Proper timing of application for defoliants is critical. Generally, the more mature and open the crop is, the more efficacious the defoliant. Premature defoliation can result in higher grades, but it also can result in yield loss. Delaying defoliation too long, however, can result in losses in yield and quality caused by weathering and expose growers to the risks of harvesting later in the season when tropical storms and wet conditions are more likely.

Trials in Louisiana and other states have investigated two timing methods. One method is timing defoliation by the percentage of open bolls of the crop. Most recommendations call for defoliation when 60 percent to 70 percent of the bolls are open. Another method is called nodes above cracked boll (NACB). Counting the number of mainstem nodes between the uppermost first-position cracked and the last harvestable boll on the plant determines NACB. Most recommendations call for defoliants to be applied at four NACB.

In 2000, trials were conducted at the Northeast Research Station in St. Joseph and the Dean Lee Research Station in Alexandria. At St. Joseph, the highest yield was obtained at 42 percent open and 3.6 nodes above cracked boll; the highest yield at Alexandria was found at 75 percent open and 1.2 nodes above cracked boll. The range in the findings strongly suggests that the boll distribution on the plant must be considered before applying any recommended timing rule. No recommendation is likely to fit every situation. Researchers are investigating the relationship between the fruit distribution and the timing of harvest aids.

In a three-year, replicated study conducted in North Carolina, defoliation timing was investigated in two varieties of varying yield and quality characteristics. The study demonstrated the overall importance of defoliation timing, especially in varieties that produce relatively high micronaire values.

In a similar North Carolina study, defoliation timing was examined in cotton containing a mid- to late-season fruiting gap (late July to late August) resulting from insect pressure, fertility problems or any environmental stress. The results demonstrated that if no fruiting gap exists, cotton can be defoliated as early as 50 percent open without realizing significant yield loss. If a fruiting gap exists, however, growers should delay defoliation until approximately 75 percent of the bolls are open to allow adequate time for plants to compensate for lost fruit. In studies from other states, early season fruiting gaps (mid-July and earlier) have not been found to alter defoliation timing.

Both aforementioned studies identified a trend of increasing micronaire and yield as the percentage of open bolls increased. Additionally, the node above cracked boll technique was examined in these studies for timing defoliation and was found to be as effective as the percent open technique. This is important for growers, because recording the nodes above cracked boll in a field takes considerably less time than recording the percentage of open bolls.

Another area of defoliation research focuses on its economic return.
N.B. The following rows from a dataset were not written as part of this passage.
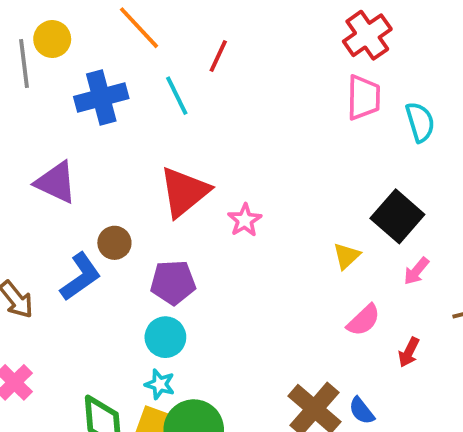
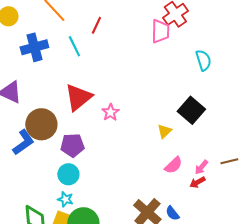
pink trapezoid: (364, 98) -> (160, 31), moved
brown circle: (114, 243) -> (41, 124), size x1.8
pink arrow: (416, 271) -> (201, 167), moved
red arrow: (409, 352) -> (197, 182), turned 35

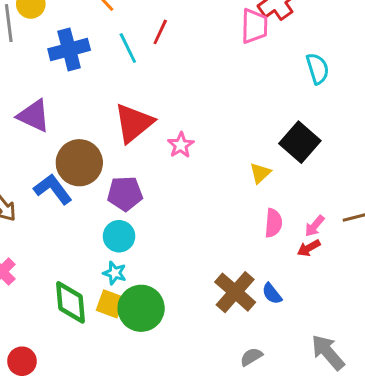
red line: (96, 25) -> (160, 32), moved
blue L-shape: (23, 142) -> (53, 189), turned -92
pink semicircle: (173, 165) -> (273, 223), turned -42

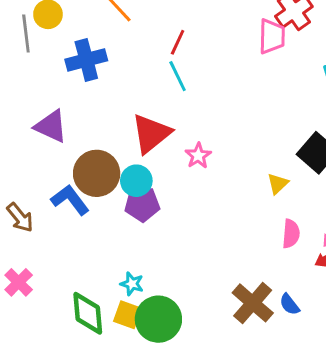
cyan line: (128, 48) -> (178, 76), moved
cyan circle: (119, 236) -> (136, 181), moved

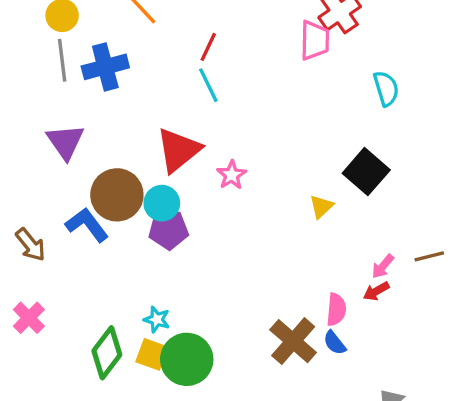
gray line: (26, 33) -> (62, 60), moved
purple triangle: (51, 126) -> (65, 142), turned 30
pink semicircle: (291, 234) -> (336, 310), moved
green diamond: (88, 313) -> (107, 353), turned 42

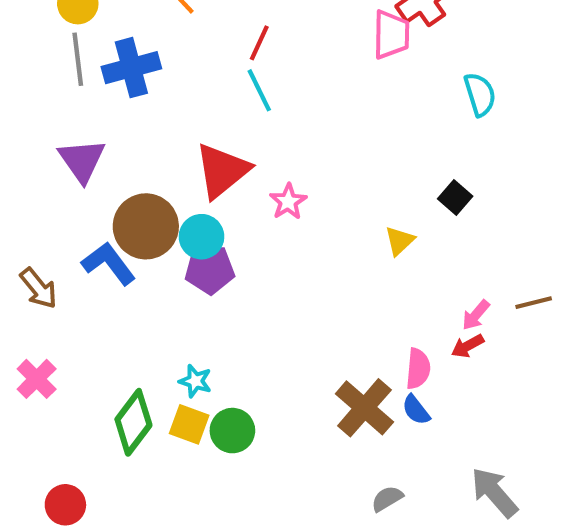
black square: (366, 172) -> (455, 198), size x0.6
green circle: (187, 359) -> (232, 431), size x0.7

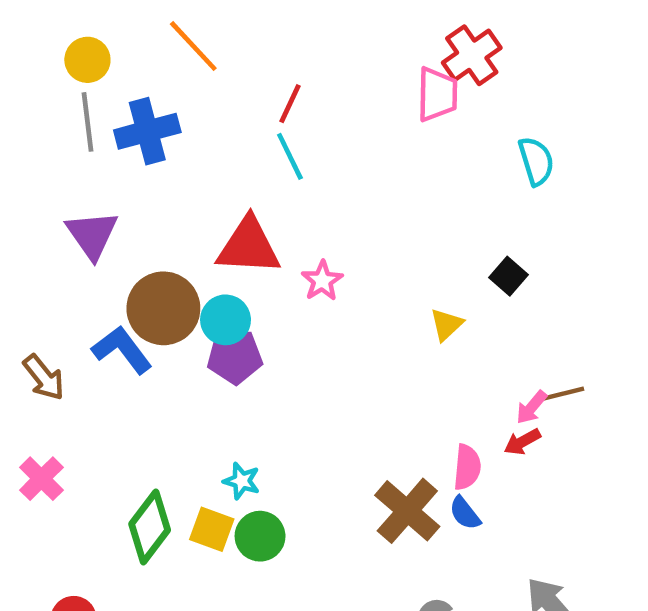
red triangle: (222, 171) -> (249, 246), turned 42
brown line: (534, 303) -> (564, 393), moved
cyan star: (195, 381) -> (242, 481), moved

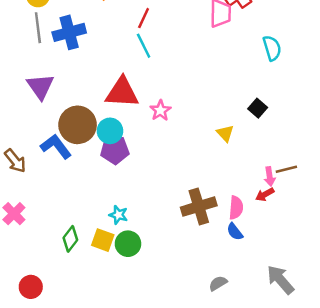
yellow triangle: (446, 324) -> (225, 133), turned -30
pink arrow: (532, 407) -> (270, 176), turned -48
brown cross: (407, 511) -> (199, 206), moved, turned 32
green diamond: (150, 527) -> (70, 239), size x0.7

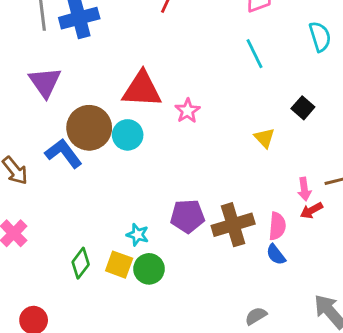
cyan line: (144, 46) -> (254, 54), moved
purple pentagon: (115, 150) -> (187, 216), moved
pink arrow: (270, 176) -> (304, 189), moved

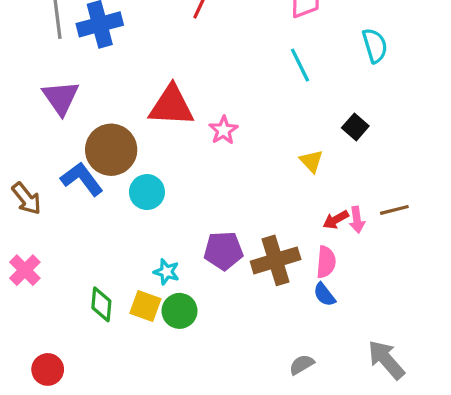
cyan circle: (128, 135) -> (147, 192), moved
red arrow: (311, 210) -> (336, 220), moved
green diamond: (81, 263) -> (101, 304), turned -32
It is often less expensive for producers either not to defoliate, achieve less than 100 percent defoliation or apply a desiccant to dry, but not actually defoliate, the leaves.

A large experiment was initiated at the Dean Lee Research Station to investigate the effects of three levels of defoliation on cotton quality. The three levels tested were clean 100 percent defoliation, 20 percent desiccation of green leaves and 20 percent green juvenile growth on the plant at the time of harvest. The experiment was replicated three times, and harvested cotton was stored in modules and ginned commercially to mimic commercial production as closely as possible. Results indicate that the final loan value of the cotton was highest where 100 percent defoliation was achieved. The source of discounts for the less than 100 percent defoliation treatments was primarily due to the relative yellowness of the bale samples as classed by the U.S. Department of Agriculture’s High Volume Instrumentation (HVI) system. These data suggest that there is an economic value to defoliation, but further research is ongoing to determine the optimum level of defoliation to make defoliant recommendations as cost effective as possible for cotton producers.

To better understand cotton defoliation and make recommendations for producers, LSU AgCenter scientists continue to investigate these and other areas of cotton defoliation. Future projects will focus on evaluating new products, defoliation timing, application technology and economic returns to defoliation.

(This article was published in the spring 2003 issue of Louisiana Agriculture.)